Paul McCartney: A Solo Journey: One Track Per Solo Album

  1. “Maybe I’m Amazed” McCartney (1970)

The raw, unguarded love song he wrote for Linda; one of the great rock ballads, recorded alone at home just after the Beatles fell apart.

  1. “Uncle Albert/Admiral Halsey” Ram (1971)

A playful, suite-like piece full of left turns and humour, co-written with Linda and their only US number one as a duo.

  1. “Wild Life” Wild Life (1971)

The title track of the first Wings album, recorded almost entirely live in the studio in a deliberate back-to-basics move.

  1. “My Love” Red Rose Speedway (1973)

A sweeping ballad written for Linda, featuring a famous live guitar solo from Henry McCullough that was never rehearsed.

  1. “Band on the Run” Band on the Run (1973)

The title track opens as a jailbreak fantasy and shifts gears twice; one of the most inventive rock structures of the decade.

  1. “Silly Love Songs” Venus and Mars (1975)

A deliberate riposte to critics who accused him of writing fluff; it became one of the biggest hits of 1976 and proved the point.

  1. “Let ‘Em In” Wings at the Speed of Sound (1976)

A brilliantly simple piece of pop built around a doorbell; deceptively slight, utterly irresistible.

  1. “With a Little Luck” London Town (1978)

A buoyant, synth-cushioned optimism song that reached number one on both sides of the Atlantic.

  1. “Rockestra Theme” Back to the Egg (1979)

A thundering instrumental recorded with a cast of rock royalty including John Bonham and Pete Townshend; it won a Grammy.

  1. “Coming Up” McCartney II (1980)

A one-man-band funk workout recorded at home on a four-track; John Lennon reportedly heard it on the radio and was impressed enough to return to writing.

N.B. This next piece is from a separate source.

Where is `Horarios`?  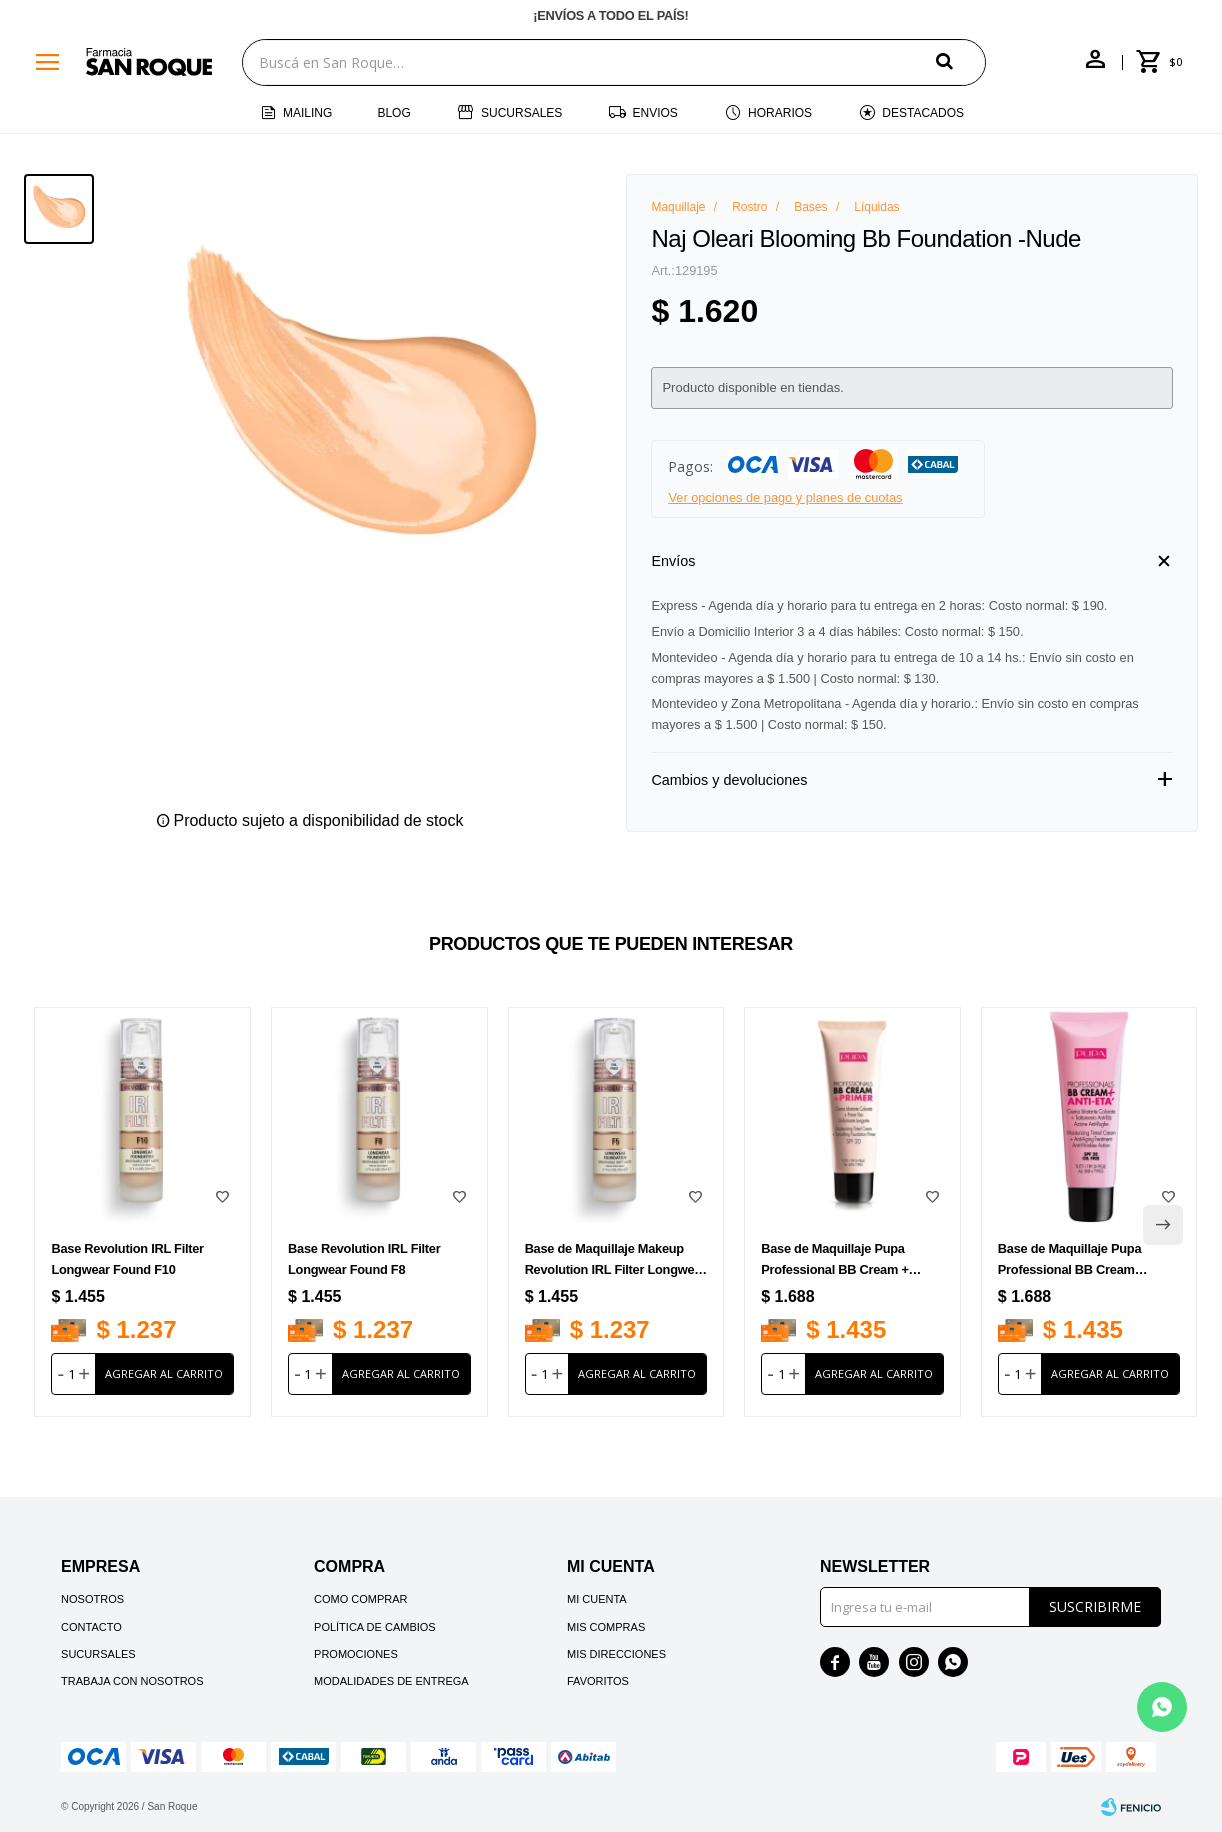 Horarios is located at coordinates (780, 113).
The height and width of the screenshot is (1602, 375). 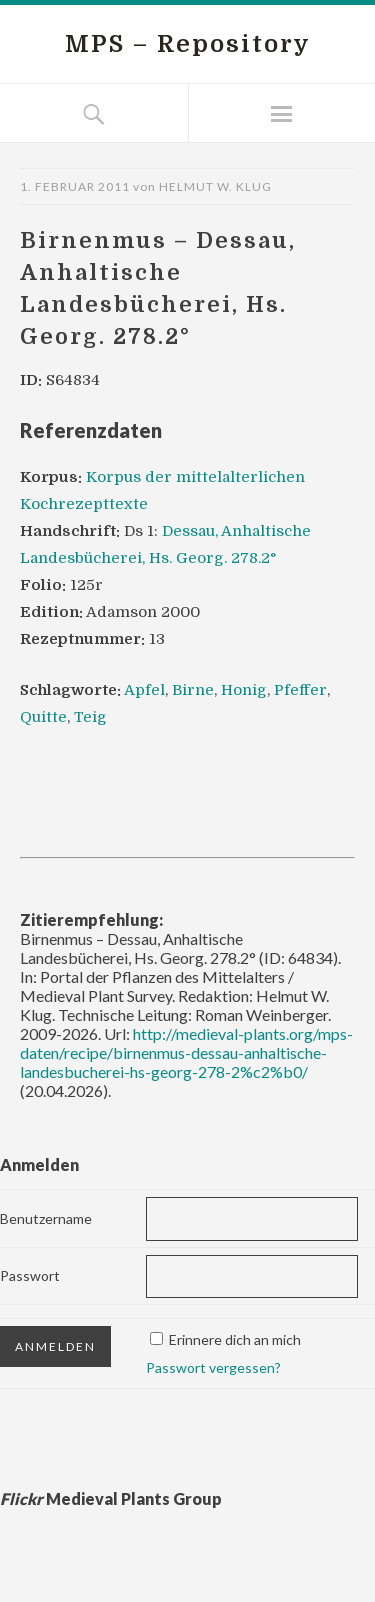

  1. “Tug of War” Tug of War (1982)

The elegiac title track, produced by George Martin and reflecting on the tensions of human ambition with real emotional weight.

  1. “Pipes of Peace” Pipes of Peace (1983)

Built around the Christmas Day 1914 truce on the Western Front, it became a UK Christmas number one and remains one of his most affecting songs.

  1. “No More Lonely Nights” Give My Regards to Broad Street (1984)

A genuinely strong ballad that outlasted the film it came from, with a memorable David Gilmour guitar solo.

  1. “Press” Press to Play (1986)

The lead single from his most underrated album, a crisp piece of mid-80s pop-rock that holds up better than its reputation suggests.

  1. “My Brave Face” Flowers in the Dirt (1989)

Co-written with Elvis Costello in a partnership that energised McCartney considerably; clean, melodic, and utterly confident.

  1. “Hope of Deliverance” Off the Ground (1993)

A gentle acoustic-driven pop song with a folk sensibility, charting a quiet kind of optimism without a hint of bombast.

  1. “The World Tonight” Flaming Pie (1997)

A bright, guitar-led track that shows him sounding entirely at ease; the whole album has the feel of a man who has nothing left to prove.

  1. “From a Lover to a Friend” Driving Rain (2001)

Written in the early stages of his relationship with Heather Mills, it has a looser, more vulnerable quality than most of his work.

  1. “Fine Line” Chaos and Creation in the Backyard (2005)

The opening track from his most critically praised album in years, produced by Nigel Godrich; quiet, piano-led, and beautifully restrained.

  1. “Dance Tonight” Memory Almost Full (2007)

A mandolin-driven curiosity that became a surprise hit, simple to the point of audacity and somehow impossible to dislike.

  1. “New” New (2013)

The ebullient title track, produced by Mark Ronson, catches him in genuinely youthful form; a reminder that the gift for a hook never left.

  1. “Come On to Me” Egypt Station (2018)

A strutting, good-humoured rock track produced by Greg Kurstin; Egypt Station was his first number one album in the US in 36 years.

  1. “Find My Way” McCartney III (2020)

Another solo home-recording, this one optimistic and punchy, made during lockdown and showing he hadn’t lost the instinct for a great pop melody.

  1. “Days We Left Behind” The Boys of Dungeon Lane (2026)

The lead single from his most personal album, a reflective look back at Liverpool childhoods and pre-fame friendships, co-produced with Andrew Watt.